The Sacramento Choral Calendar

 

 

Concert Review

Colla Voce Chamber Singers

Songs of the British Isles - May 6, 2012

by Dick Frantzreb

This remarkable offering by the Colla Voce Chamber Singers at Pioneer Methodist Church in Auburn was more of an experience than a traditional concert.  It felt like a tightly constructed quilt of diverse elements that made a supremely artistic whole.   (Click here to view selected pages from the program.)

The experience actually began in the parking lot with two men playing bagpipes.  The entertainment continued almost 15 minutes before the scheduled start of the concert with a fiddler (Annie Begin) quieting the house with her playing of Celtic tunes.  Then Artistic Director Janine Dexter led the audience in “rehearsing” 2 songs with which they were to sing along during the program.

The concert itself began with a single woman, walking from the back of the room, in costume and with a basket of flowers, singing (beautifully) “Won’t You Buy My Sweet Blooming Lavender?”  Presently she was joined by other flower “sellers” and the rest of the choir humming from the back of the church in 4-part harmony.

As the choir moved to the front of the church, we saw that all the women were in what appeared to be 19th-century working class costumes – a couple even wore hats; the men were in black, except one who was sporting a kilt.  The songs came in succession -- sometimes with brief fiddle, cello or piano music for transition – but with no opportunity for the audience to applaud, and the tension from wanting to do so built explosively.

The first eight pieces were a variety of English, Scottish and Irish folk songs or poetry set to music.  The audience was transported to an earlier time and a rural place, through surpassingly beautiful arrangements of simple music – some familiar tunes, some not – sensitively delivered.  The blend of the choir was extraordinary, and the soft singing was exquisite.

Helping to set the mood was the projection of British Isle-themed still images and videos.  There was no screen, so the images appeared broken on the uneven contours of the front of the church.  The effect was impressionistic, which is to say that, fragmented though they were, one still got the message of the images, which were coordinated with the text of the music.  One piece in this first set, Ubi Caritas by Paul Mealor, was very different in character from the others, having been commissioned by Prince William for his wedding.  This was accompanied by video of a cathedral, and the close-up of the rose window at one point in the piece was electrifying.

An impressive  feature of this program was the variety in its component elements.  The choir kept moving, singing from different parts of the church.  There were different combinations of singers:  7-member group, 14-member group, men only, women only, and soloists of such quality that they were a delight to listen to (not always the case when a chorus draws on its members).  Then there was the storyteller.  Joan Stockbridge took the floor twice during the program to deliver delightful Celtic folk tales.  And later in the program, three children (age about 6 to about 14, 2 girls and a boy) danced their way down the aisle and onto the dais at the front of the church, performing first to instrumental accompaniment (fiddle and bodhran) and then to the singing of the choir.  They were students from Roseville’s O’Sullivan Academy of Irish Dance, and they were entrancing.  They were followed by an adult Irish dancer who also performed beautifully.
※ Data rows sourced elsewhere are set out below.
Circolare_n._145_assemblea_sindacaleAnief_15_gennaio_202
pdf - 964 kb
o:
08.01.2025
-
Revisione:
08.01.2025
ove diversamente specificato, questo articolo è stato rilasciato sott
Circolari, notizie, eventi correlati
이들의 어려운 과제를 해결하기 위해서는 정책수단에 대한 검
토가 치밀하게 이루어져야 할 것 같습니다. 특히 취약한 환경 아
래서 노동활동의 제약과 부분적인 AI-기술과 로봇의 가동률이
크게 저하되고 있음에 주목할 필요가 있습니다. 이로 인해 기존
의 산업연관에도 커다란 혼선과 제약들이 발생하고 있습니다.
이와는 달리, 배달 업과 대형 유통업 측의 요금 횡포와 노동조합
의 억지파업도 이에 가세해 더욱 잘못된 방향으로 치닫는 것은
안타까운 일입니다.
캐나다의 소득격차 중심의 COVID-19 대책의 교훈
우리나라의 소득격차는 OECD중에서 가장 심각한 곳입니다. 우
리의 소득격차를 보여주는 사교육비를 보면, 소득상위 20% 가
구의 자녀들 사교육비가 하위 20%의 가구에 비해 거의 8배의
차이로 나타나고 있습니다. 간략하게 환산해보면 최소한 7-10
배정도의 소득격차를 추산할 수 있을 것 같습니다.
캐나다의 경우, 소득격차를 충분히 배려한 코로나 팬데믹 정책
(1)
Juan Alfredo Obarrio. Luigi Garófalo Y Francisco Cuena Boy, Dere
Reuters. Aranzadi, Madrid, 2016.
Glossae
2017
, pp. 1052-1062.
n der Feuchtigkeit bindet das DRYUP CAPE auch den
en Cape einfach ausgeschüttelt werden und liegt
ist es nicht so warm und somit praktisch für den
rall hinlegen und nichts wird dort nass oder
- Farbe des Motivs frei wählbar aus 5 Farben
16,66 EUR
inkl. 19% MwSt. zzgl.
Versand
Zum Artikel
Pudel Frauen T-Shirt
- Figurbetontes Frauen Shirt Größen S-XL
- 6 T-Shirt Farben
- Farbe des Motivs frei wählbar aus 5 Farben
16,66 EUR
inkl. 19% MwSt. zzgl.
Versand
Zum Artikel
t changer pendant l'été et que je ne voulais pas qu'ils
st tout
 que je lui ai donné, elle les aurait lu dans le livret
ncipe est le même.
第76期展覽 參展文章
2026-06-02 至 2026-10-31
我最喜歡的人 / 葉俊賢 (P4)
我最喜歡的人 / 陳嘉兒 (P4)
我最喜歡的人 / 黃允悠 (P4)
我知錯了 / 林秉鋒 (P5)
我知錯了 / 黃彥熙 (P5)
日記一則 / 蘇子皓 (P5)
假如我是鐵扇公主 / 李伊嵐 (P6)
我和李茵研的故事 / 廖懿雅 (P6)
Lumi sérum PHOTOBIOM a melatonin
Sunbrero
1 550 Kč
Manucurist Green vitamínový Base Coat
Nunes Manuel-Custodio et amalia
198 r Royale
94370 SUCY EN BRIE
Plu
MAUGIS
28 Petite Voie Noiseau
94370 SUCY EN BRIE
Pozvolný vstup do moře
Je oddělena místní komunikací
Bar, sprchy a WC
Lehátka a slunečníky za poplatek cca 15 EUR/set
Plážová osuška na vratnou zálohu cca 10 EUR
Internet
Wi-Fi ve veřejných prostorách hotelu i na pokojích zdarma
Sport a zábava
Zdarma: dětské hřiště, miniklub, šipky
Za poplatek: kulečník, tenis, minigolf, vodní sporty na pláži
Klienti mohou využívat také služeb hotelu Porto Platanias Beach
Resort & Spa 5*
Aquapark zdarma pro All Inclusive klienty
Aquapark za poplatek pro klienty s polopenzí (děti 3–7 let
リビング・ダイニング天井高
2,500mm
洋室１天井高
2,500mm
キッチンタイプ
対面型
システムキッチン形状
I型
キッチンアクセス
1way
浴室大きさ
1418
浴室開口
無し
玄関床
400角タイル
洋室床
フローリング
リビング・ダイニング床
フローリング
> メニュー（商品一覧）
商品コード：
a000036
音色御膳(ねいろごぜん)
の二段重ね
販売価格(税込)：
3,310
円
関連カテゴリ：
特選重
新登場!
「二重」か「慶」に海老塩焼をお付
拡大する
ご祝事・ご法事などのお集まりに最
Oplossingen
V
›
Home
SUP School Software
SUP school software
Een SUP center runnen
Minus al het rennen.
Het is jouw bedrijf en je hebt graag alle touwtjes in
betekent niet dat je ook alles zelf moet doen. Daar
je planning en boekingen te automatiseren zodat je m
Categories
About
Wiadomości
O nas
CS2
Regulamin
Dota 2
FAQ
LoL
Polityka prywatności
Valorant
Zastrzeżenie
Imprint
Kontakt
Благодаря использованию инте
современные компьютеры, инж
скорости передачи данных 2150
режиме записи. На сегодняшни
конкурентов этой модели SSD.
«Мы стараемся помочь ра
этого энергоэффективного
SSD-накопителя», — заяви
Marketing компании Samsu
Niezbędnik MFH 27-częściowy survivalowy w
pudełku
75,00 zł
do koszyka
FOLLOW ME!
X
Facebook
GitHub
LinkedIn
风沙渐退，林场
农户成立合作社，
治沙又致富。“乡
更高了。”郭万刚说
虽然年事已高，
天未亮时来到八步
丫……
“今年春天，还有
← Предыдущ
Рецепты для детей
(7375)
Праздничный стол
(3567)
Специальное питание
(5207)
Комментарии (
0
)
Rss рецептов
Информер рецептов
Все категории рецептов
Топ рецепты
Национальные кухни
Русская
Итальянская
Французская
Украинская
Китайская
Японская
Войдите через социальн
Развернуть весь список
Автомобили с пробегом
There was great variety in the mood of the musical selections, and there was even a delightful a cappella rendition of Lennon & McCartney’s Ob-la-di, Ob-la-da, plus their If I Fell.  The program culminated in a stirring, choreographed version of Loch Lomond that had the women sitting next to me in tears on account of their Scottish ancestry.  Capping the experience, the choir sang John Rutter’s moving Irish Blessing, while surrounding the audience.

This was an inspired program, crafted from many different elements, and it transported the audience to a different time and place – highlighted throughout by superb singing and sensitive directing.  I can’t imagine the program working as well for a much larger venue than the roughly 200-seat Pioneer Methodist Church in Auburn, but there should have been many more than three performances of this wonderful show.